Here are some excellent theology* books that will be released this month:
In Christ and the Common Life Luke Bretherton provides an introduction to historical and contemporary theological reflection on politics and opens up a compelling vision for a Christian commitment to democracy.
In dialogue with Scripture and various traditions, Bretherton examines the dynamic relationship between who we are in relation to God and who we are as moral and political animals. He addresses fundamental political questions about poverty and injustice, forming a common life with strangers, and handling power constructively. And through his analysis of debates concerning, among other things, race, class, economics, the environment, and interfaith relations, he develops an innovative political theology of democracy as a way through which Christians can speak and act faithfully within our current context.
Read as a whole, or as stand-alone chapters, the book guides readers through the political landscape and identifies the primary vocabulary, ideas, and schools of thought that shape Christian reflection on politics in the West. Ideal for the classroom, Christ and the Common Life equips students to understand politics and its positive and negative role in fostering neighbor love.

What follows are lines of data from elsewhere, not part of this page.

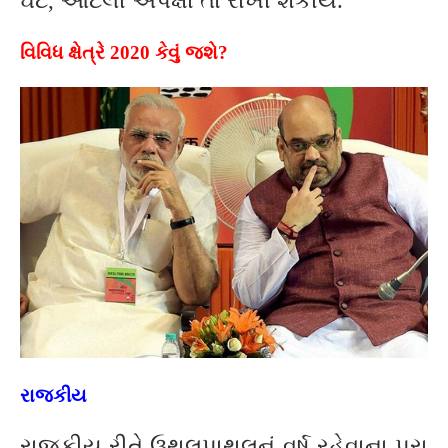
ઘટે, આટલી અપેક્ષા તો રાખી શકીયે.
વિવિધ ક્ષેત્રે 2020 કેવું જશે?
રાજકીય
રાજકીય રીતે ઉથલપાથલનું વર્ષ રહેવાના પૂરા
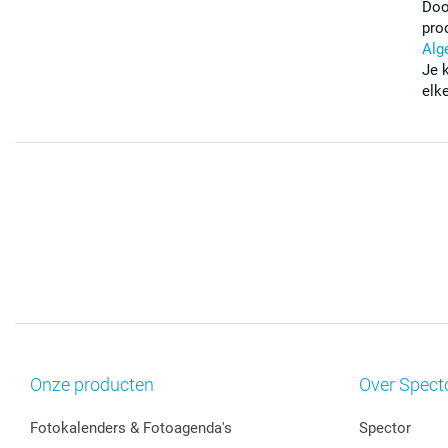
Doo
pro
Alg
Je 
elk
Onze producten
Over Spect
Fotokalenders & Fotoagenda's
Spector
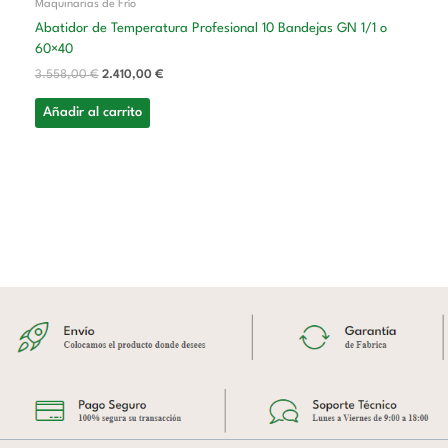
Maquinarias de Frío
Abatidor de Temperatura Profesional 10 Bandejas GN 1/1 o
60×40
3.558,00
€
2.410,00
€
Añadir al carrito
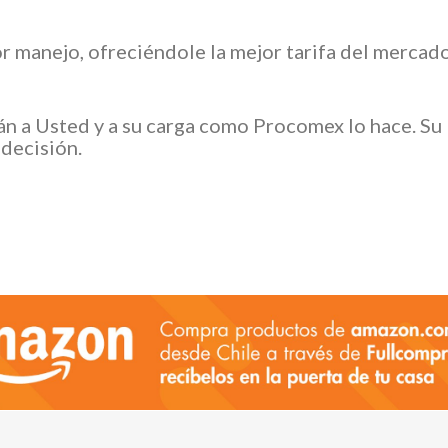
or manejo, ofreciéndole la mejor tarifa del merc
rán a Usted y a su carga como Procomex lo hace. 
decisión.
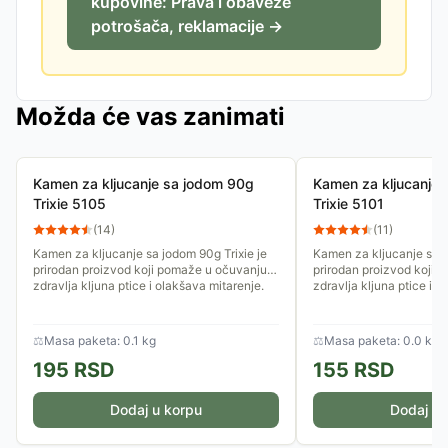
kupovine: Prava i obaveze
potrošača, reklamacije →
Možda će vas zanimati
Kamen za kljucanje sa jodom 90g
Kamen za kljucanje
Trixie 5105
Trixie 5101
(
14
)
(
11
)
Kamen za kljucanje sa jodom 90g Trixie je
Kamen za kljucanje sa j
prirodan proizvod koji pomaže u očuvanju
prirodan proizvod koji 
zdravlja kljuna ptice i olakšava mitarenje.
zdravlja kljuna ptice i o
⚖
Masa paketa: 0.1 kg
⚖
Masa paketa: 0.0 kg
195
RSD
155
RSD
Dodaj u korpu
Dodaj u 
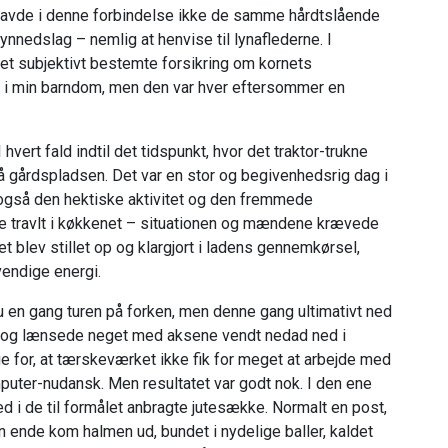
 havde i denne forbindelse ikke de samme hårdtslående
ynnedslag – nemlig at henvise til lynaflederne. I
t subjektivt bestemte forsikring om kornets
rand i min barndom, men den var hver eftersommer en
 hvert fald indtil det tidspunkt, hvor det traktor-trukne
å gårdspladsen. Det var en stor og begivenhedsrig dag i
også den hektiske aktivitet og den fremmede
vde travlt i køkkenet – situationen og mændene krævede
t blev stillet op og klargjort i ladens gennemkørsel,
vendige energi.
en gang turen på forken, men denne gang ultimativt ned
er og lænsede neget med aksene vendt nedad ned i
ge for, at tærskeværket ikke fik for meget at arbejde med
mputer-nudansk. Men resultatet var godt nok. I den ene
 i de til formålet anbragte jutesække. Normalt en post,
en ende kom halmen ud, bundet i nydelige baller, kaldet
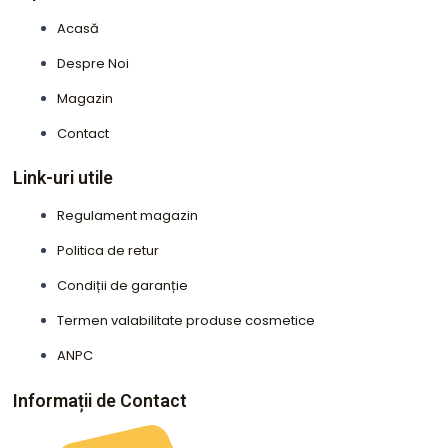
Acasă
Despre Noi
Magazin
Contact
Link-uri utile
Regulament magazin
Politica de retur
Condiții de garanție
Termen valabilitate produse cosmetice
ANPC
Informații de Contact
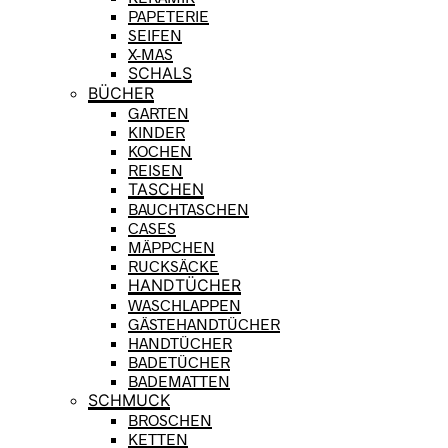
PAPETERIE
SEIFEN
X-MAS
SCHALS
BÜCHER
GARTEN
KINDER
KOCHEN
REISEN
TASCHEN
BAUCHTASCHEN
CASES
MÄPPCHEN
RUCKSÄCKE
HANDTÜCHER
WASCHLAPPEN
GÄSTEHANDTÜCHER
HANDTÜCHER
BADETÜCHER
BADEMATTEN
SCHMUCK
BROSCHEN
KETTEN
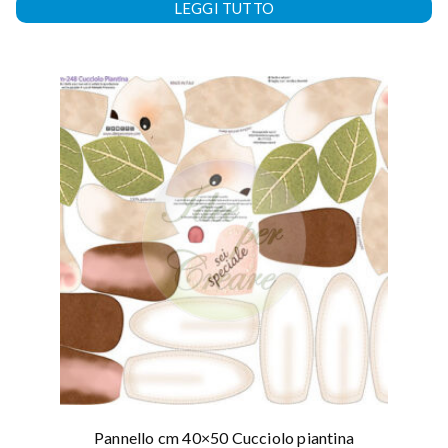
LEGGI TUTTO
Pannello cm 40×50 Cucciolo piantina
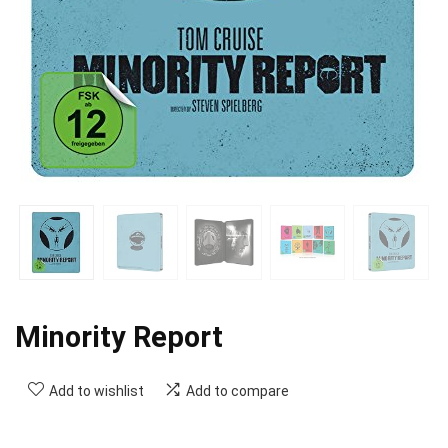
Minority Report
Add to wishlist
Add to compare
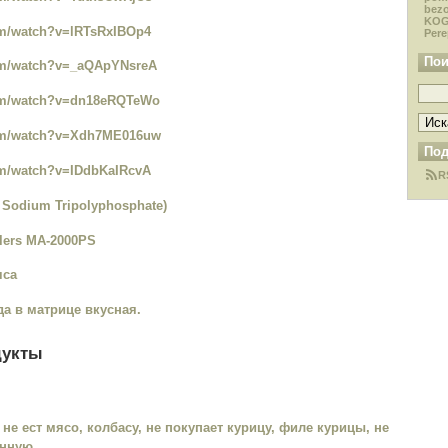
bezo
KOG
om/watch?v=lRTsRxIBOp4
Pere
Пои
om/watch?v=_aQApYNsreA
com/watch?v=dn18eRQTeWo
com/watch?v=Xdh7ME016uw
Под
om/watch?v=IDdbKaIRcvA
R
h Sodium Tripolyphosphate)
ers MA-2000PS
яса
да в матрице вкусная.
дукты
е ест мясо, колбасу, не покупает курицу, филе курицы, не
нную.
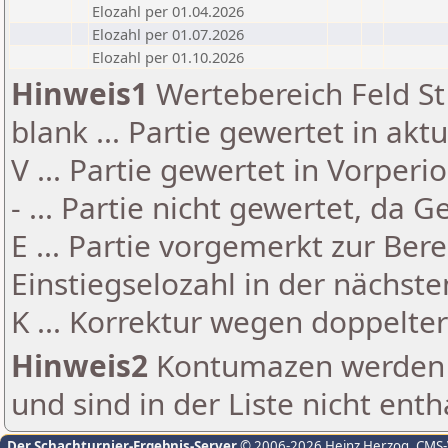
Elozahl per 01.04.2026
Elozahl per 01.07.2026
Elozahl per 01.10.2026
Hinweis1
Wertebereich Feld St 
blank ... Partie gewertet in akt
V ... Partie gewertet in Vorperi
- ... Partie nicht gewertet, da 
E ... Partie vorgemerkt zur Be
Einstiegselozahl in der nächst
K ... Korrektur wegen doppelt
Hinweis2
Kontumazen werden g
und sind in der Liste nicht enth
Der Schachturnier-Ergebnis-Server
© 2006-2026 Heinz Herzog
, CMS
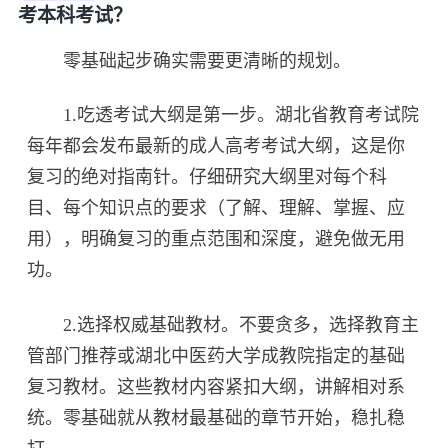
考本科考试？
零基础起步确实需要更清晰的规划。
1.吃透考试大纲是第一步。湖北省教育考试院
每年都会发布最新的成人高考考试大纲，这是你
复习的绝对指南针。仔细研究大纲里对每个科
目、每个知识点的要求（了解、理解、掌握、应
用），明确复习的重点范围和深度，避免做无用
功。
2.选择权威基础教材。不要贪多，选择教育主
管部门推荐或湖北中医药大学成教院指定的基础
复习教材。这些教材内容紧扣大纲，讲解相对系
统。零基础就从教材最基础的章节开始，稳扎稳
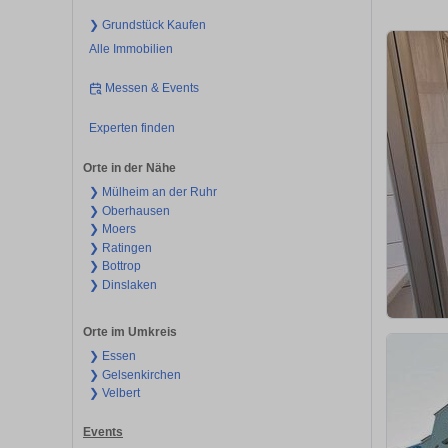
❯ Grundstück Kaufen
Alle Immobilien
Messen & Events
Experten finden
Orte in der Nähe
❯ Mülheim an der Ruhr
❯ Oberhausen
❯ Moers
❯ Ratingen
❯ Bottrop
❯ Dinslaken
Orte im Umkreis
❯ Essen
❯ Gelsenkirchen
❯ Velbert
Events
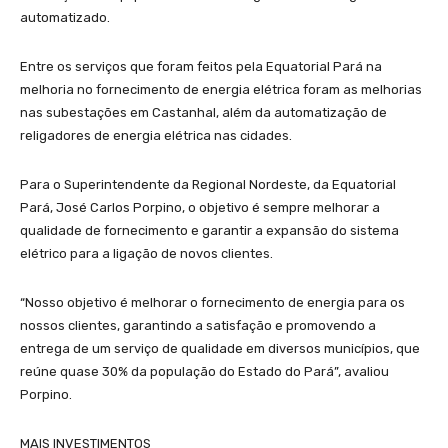
automatizado.
Entre os serviços que foram feitos pela Equatorial Pará na
melhoria no fornecimento de energia elétrica foram as melhorias
nas subestações em Castanhal, além da automatização de
religadores de energia elétrica nas cidades.
Para o Superintendente da Regional Nordeste, da Equatorial
Pará, José Carlos Porpino, o objetivo é sempre melhorar a
qualidade de fornecimento e garantir a expansão do sistema
elétrico para a ligação de novos clientes.
“Nosso objetivo é melhorar o fornecimento de energia para os
nossos clientes, garantindo a satisfação e promovendo a
entrega de um serviço de qualidade em diversos municípios, que
reúne quase 30% da população do Estado do Pará”, avaliou
Porpino.
MAIS INVESTIMENTOS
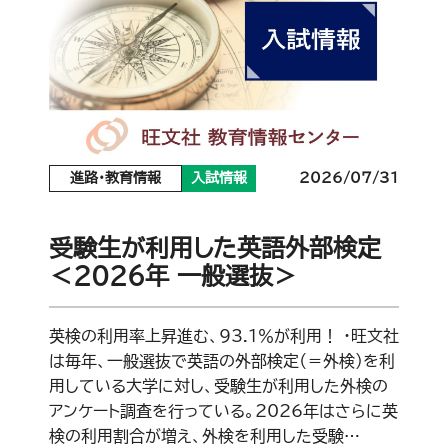
進路・教育情報
入試情報
2026/07/31
受験生が利用した英語外部検定
＜2026年 一般選抜＞
英検の利用率上昇進む、93.1％が利用！ ・旺文社
は毎年、一般選抜で英語の外部検定（＝外検）を利
用している大学に対し、受験生が利用した外検の
アンケート調査を行っている。2026年はさらに英
検の利用割合が増え、外検を利用した受験…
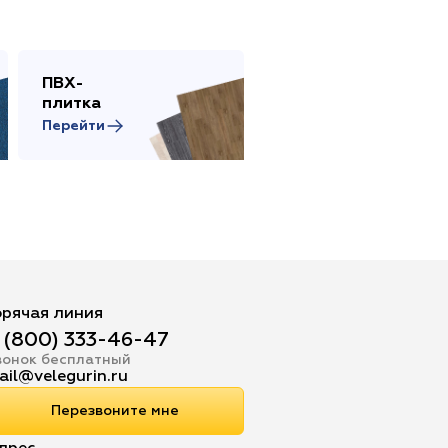
ПВХ-
Сопутствующие
плитка
товары
Перейти
Перейти
орячая линия
 (800) 333-46-47
вонок бесплатный
ail@velegurin.ru
Перезвоните мне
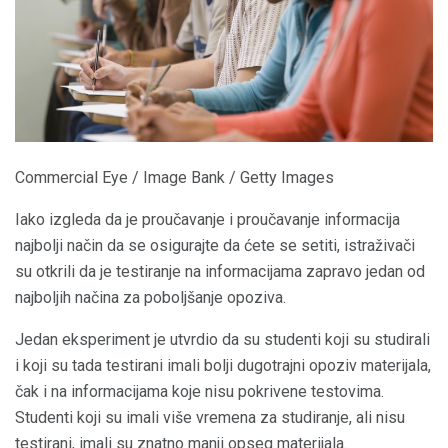
Commercial Eye / Image Bank / Getty Images
Iako izgleda da je proučavanje i proučavanje informacija
najbolji način da se osigurajte da ćete se setiti, istraživači
su otkrili da je testiranje na informacijama zapravo jedan od
najboljih načina za poboljšanje opoziva.
Jedan eksperiment je utvrdio da su studenti koji su studirali
i koji su tada testirani imali bolji dugotrajni opoziv materijala,
čak i na informacijama koje nisu pokrivene testovima.
Studenti koji su imali više vremena za studiranje, ali nisu
testirani, imali su znatno manji opseg materijala.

Calvin and the Resignification of the World: Creation, Incarnation, and the Problem of Political Theology in the 1559 ‘Institutes’
Michelle Chaplin Sanchez
Cambridge University Press
Calvin’s 1559 Institutes is one of the most important works of theology that emerged at a pivotal time in Europe’s history. As a movement, Calvinism has often been linked to the emerging features of modernity, especially to capitalism, rationalism, disenchantment, and the formation of the modern sovereign state. In this book, Michelle Sanchez argues that a closer reading of the 1559 Institutes recalls some of the tensions that marked Calvinism’s emergence among refugees, and ultimately opens new ways to understand the more complex ethical and political legacy of Calvinism. In conversation with theorists of practice and signification, she advocates for reading the Institutes as a pedagogical text that places the reader in the world as the domain in which to actively pursue the ‘knowledge of God and ourselves’ through participatory uses of divine revelation. Through this lens, she reconceives Calvin’s understanding of sovereignty and how it works in relation to the embodied reader. Sanchez also critically examines Calvin’s teaching on providence and the incarnation in conversation with theorists of political theology and modernity who emphasize the importance of those very doctrines.